We had boiled eggs for breakfast
the morning after our abortions.
A dozen women gathered in strangely quiet
intimacy at immaculately laid tables.
White cloths, folded edges – spotless (private).
Some of us red-eyed – most having tried to repair
ourselves – at least our faces.
We look theatrical – the scene is Brechtfast.

 

I am lightblooded – lifted – glad the night is over.
Some had nightmares – one wept all night.

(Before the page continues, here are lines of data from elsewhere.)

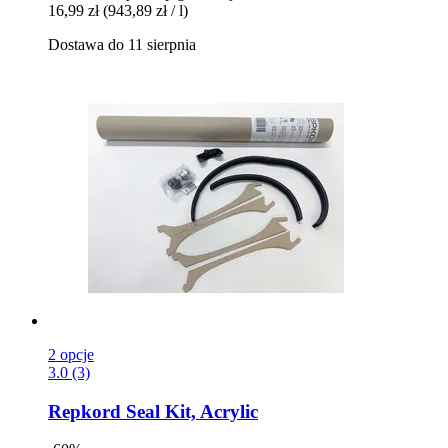
16,99 zł
(943,89 zł / l)
Dostawa do 11 sierpnia
2 opcje
3.0 (3)
Repkord
Seal Kit, Acrylic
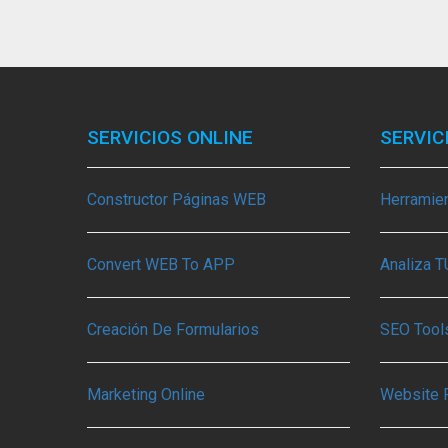
SERVICIOS ONLINE
SERVIC
Constructor Páginas WEB
Herramie
Convert WEB To APP
Analiza 
Creación De Formularios
SEO Tools
Marketing Online
Website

All night.
I dreamt of a tiny light at the top of spiral stairs.
None slept long despite the drugs (private) ­–
stories seeped through like the bleeding, shared like teatime,
shredded like reasons.

 

We were kind to each other over that breakfast
Picking through our mixed feelings (private).
Relief like an oxygen breath in a clear blue sky,
sharp, deep, memory tinged with the smell of gas and rubber.
And when we had scraped out the last of the yolks
we tipped the empty shells upside down
and tapped them flat with our spoons.

 

 

 

Once in a rainstorm

 

There’s a ring I keep in a box –
clear plastic, so I can see it.
I’m supposed to wear it every day
but I would have to cut off my finger if I were ever to lose it.
So I hide it in a drawer, in its transparent prison.

 

Tiny hard raindrops join me, cool my coffee, run down my fingers
past where the ring should be.
Remind me there’s a sky.
And that once in a rainstorm I was restored.